# PROBLEM DESCRIPTION
Return every line from the records below in which the word "dental" is found.

Page images and extracted text
Segment Open

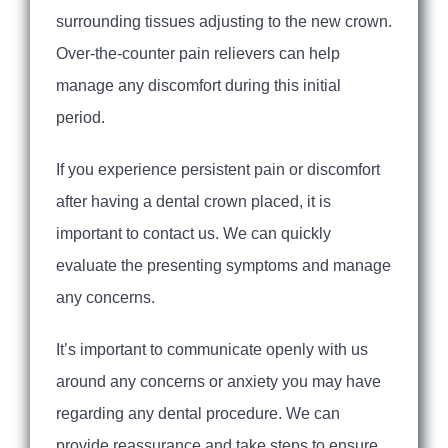
surrounding tissues adjusting to the new crown.
Over-the-counter pain relievers can help
manage any discomfort during this initial
period.
If you experience persistent pain or discomfort
after having a dental crown placed, it is
important to contact us. We can quickly
evaluate the presenting symptoms and manage
any concerns.
It’s important to communicate openly with us
around any concerns or anxiety you may have
regarding any dental procedure. We can
provide reassurance and take steps to ensure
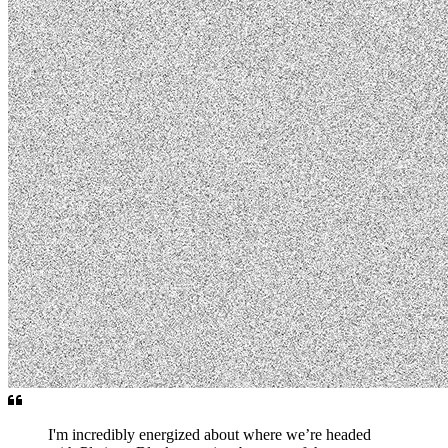
I'm incredibly energized about where we’re headed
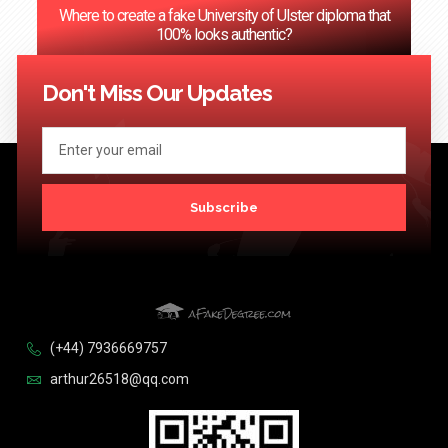
Where to create a fake University of Ulster diploma that
100% looks authentic?
<< Previous
1
2
3
…
124
Next >>
Don't Miss Our Updates
Subscribe
(+44) 7936669757
arthur26518@qq.com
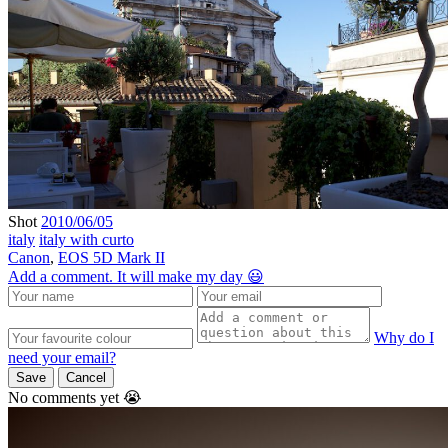
Shot
2010/06/05
italy
italy with curto
Canon
,
EOS 5D Mark II
Add a comment. It will make my day 😃
Why do I
need your email?
Save
Cancel
No comments yet 😭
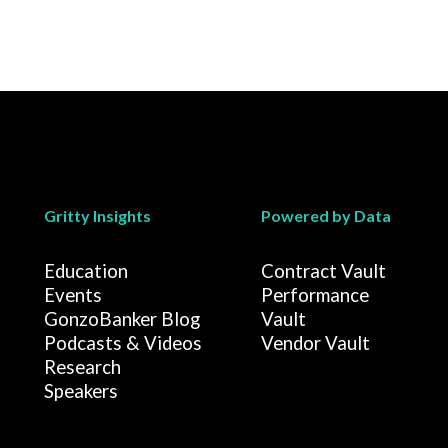
Gritty Insights
Powered by Data
Education
Contract Vault
Events
Performance
GonzoBanker Blog
Vault
Podcasts & Videos
Vendor Vault
Research
Speakers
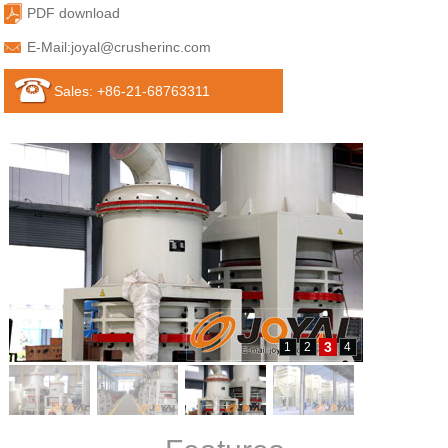
PDF download
E-Mail:
joyal@crusherinc.com
Sales: +86-21-68763311
3
1
2
4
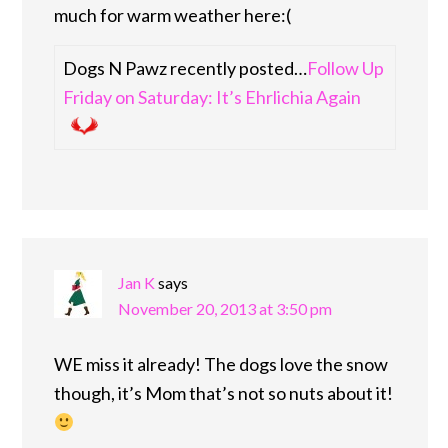
much for warm weather here:(
Dogs N Pawz recently posted…
Follow Up
Friday on Saturday: It’s Ehrlichia Again
Jan K
says
November 20, 2013 at 3:50 pm
WE miss it already! The dogs love the snow
though, it’s Mom that’s not so nuts about it!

Segment Closed

# WRITTEN ANSWER
after having a dental crown placed, it is
regarding any dental procedure. We can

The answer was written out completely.